Segment Open
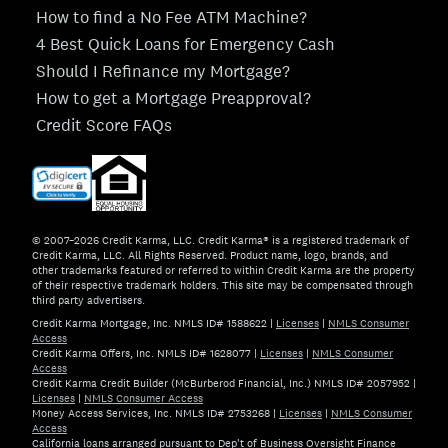
How to find a No Fee ATM Machine?
4 Best Quick Loans for Emergency Cash
Should I Refinance my Mortgage?
How to get a Mortgage Preapproval?
Credit Score FAQs
© 2007–2026 Credit Karma, LLC. Credit Karma® is a registered trademark of
Credit Karma, LLC. All Rights Reserved. Product name, logo, brands, and
other trademarks featured or referred to within Credit Karma are the property
of their respective trademark holders. This site may be compensated through
third party advertisers.
Credit Karma Mortgage, Inc. NMLS ID# 1588622
|
Licenses
|
NMLS Consumer
Access
Credit Karma Offers, Inc. NMLS ID# 1628077
|
Licenses
|
NMLS Consumer
Access
Credit Karma Credit Builder (McBurberod Financial, Inc.) NMLS ID# 2057952
|
Licenses
|
NMLS Consumer Access
Money Access Services, Inc. NMLS ID# 2753268
|
Licenses
|
NMLS Consumer
Access
California loans arranged pursuant to Dep't of Business Oversight Finance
Segment Closed
Where a line of the data above includes the string "Mortgage", pull it out.

• _Task answer_
Should I Refinance my Mortgage?
How to get a Mortgage Preapproval?
Credit Karma Mortgage, Inc. NMLS ID# 1588622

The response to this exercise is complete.